Mere Agreement to Assign Does not Automatically Work an Assignment
IPVENTURE, Inc., v. Prostar Computer, Inc., [2006-1012, 1081] (September 28, 2007)[NEWMAN, Lourie, Bryson] The Federal Circuit reversed the district court's dismissal of a patent infringement action on the grounds that the plaintiff did not own the entire interest in the patent in suit.
SIGNIFICANCE: Mere agreement to assign does not automatically create an ownership interest, divesting the inventor of legal title.
BRIEF: Plaintiff sued for infringement of a patent invented by C. Douglass Thomas, and employee of Hewlett-Packard, and his father, Alan E. Thomas. The district court dismissed the complaint on the theory that Hewlett-Packard had an ownership interest in the patent.

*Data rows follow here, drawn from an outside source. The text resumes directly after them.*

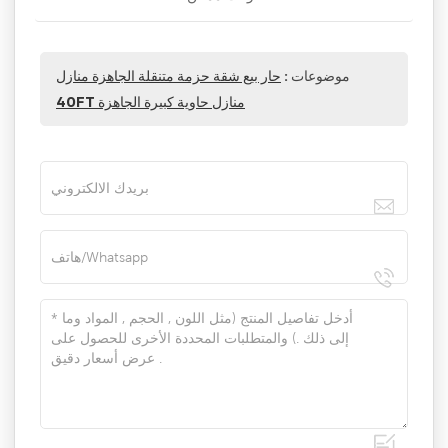
موضوعات :
حار بيع شقة حزمة متنقلة الجاهزة منازل
40FT منازل حاوية كبيرة الجاهزة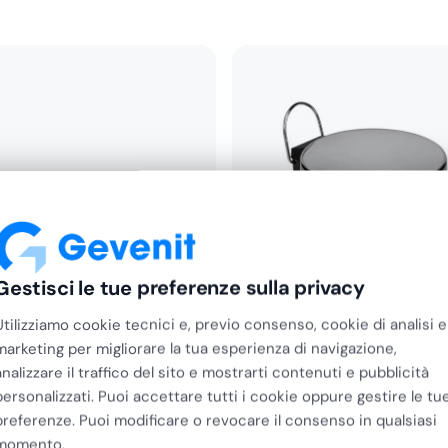
Gestisci le tue preferenze sulla privacy
Utilizziamo cookie tecnici e, previo consenso, cookie di analisi e
marketing per migliorare la tua esperienza di navigazione,
analizzare il traffico del sito e mostrarti contenuti e pubblicità
personalizzati. Puoi accettare tutti i cookie oppure gestire le tu
preferenze. Puoi modificare o revocare il consenso in qualsiasi
momento.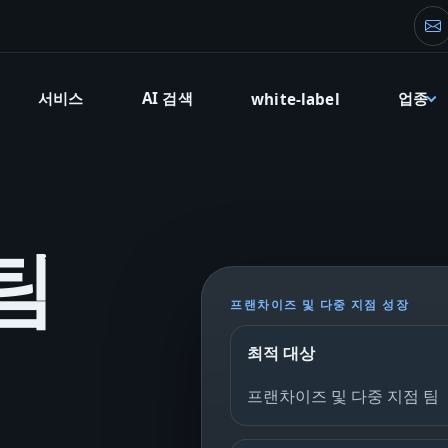
창
서비스
AI 검색
업종
white-label
팀
프랜차이즈 및 다중 지점 성장
최적 대상
프랜차이즈 및 다중 지점 팀
.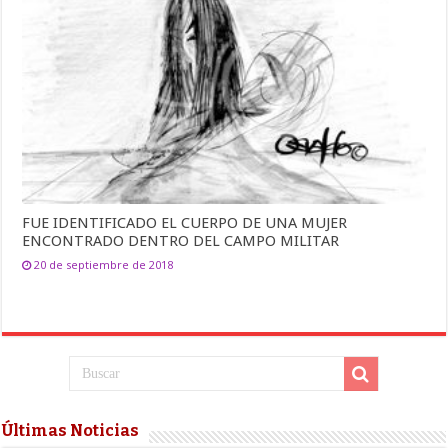
FUE IDENTIFICADO EL CUERPO DE UNA MUJER
ENCONTRADO DENTRO DEL CAMPO MILITAR
20 de septiembre de 2018
Últimas Noticias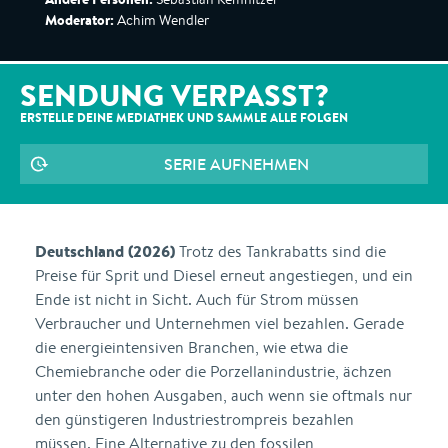
Moderator:
Achim Wendler
SENDUNG VERPASST?
ERSTELLE DEINE MEDIATHEK UND SAMMLE ALLE
FOLGEN
SERIE AUFNEHMEN
Deutschland (2026)
Trotz des Tankrabatts sind die
Preise für Sprit und Diesel erneut angestiegen, und ein
Ende ist nicht in Sicht. Auch für Strom müssen
Verbraucher und Unternehmen viel bezahlen. Gerade
die energieintensiven Branchen, wie etwa die
Chemiebranche oder die Porzellanindustrie, ächzen
unter den hohen Ausgaben, auch wenn sie oftmals nur
den günstigeren Industriestrompreis bezahlen
müssen. Eine Alternative zu den fossilen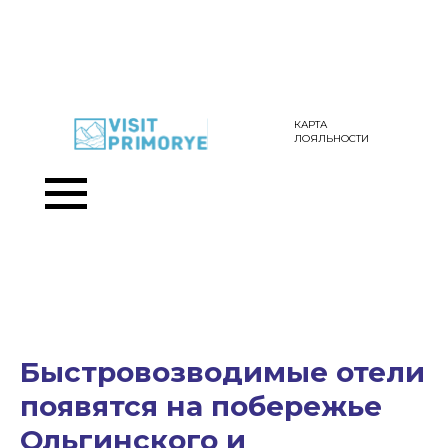
КАРТА
ЛОЯЛЬНОСТИ
Быстровозводимые отели
появятся на побережье
Ольгинского и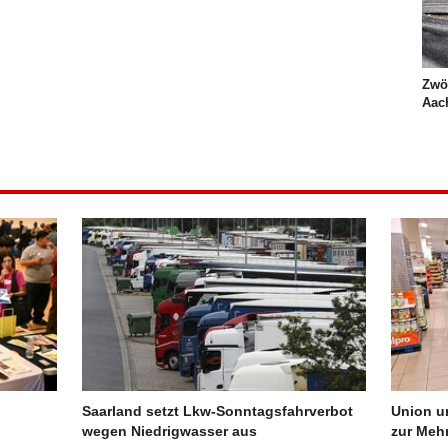
Zwöl
Aach
Saarland setzt Lkw-Sonntagsfahrverbot
Union u
wegen Niedrigwasser aus
zur Meh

The Federal Circuit found the dismissal was in error, for Hewlett-Packard had no assignment of an interest in the patent, and had disclaimed any interest therein. The Federal Circuit found a difference between a present assignment and an agreement to assign, and held that Hewlett-Packard did not acquire an ownership interest in the patent. Further, the Federal Circuit noted that Hewlett-Packard provided a statement that it never had an interest in the '235 patent, confirmed the situation as to that patent and removed the need to construe the employment agreement.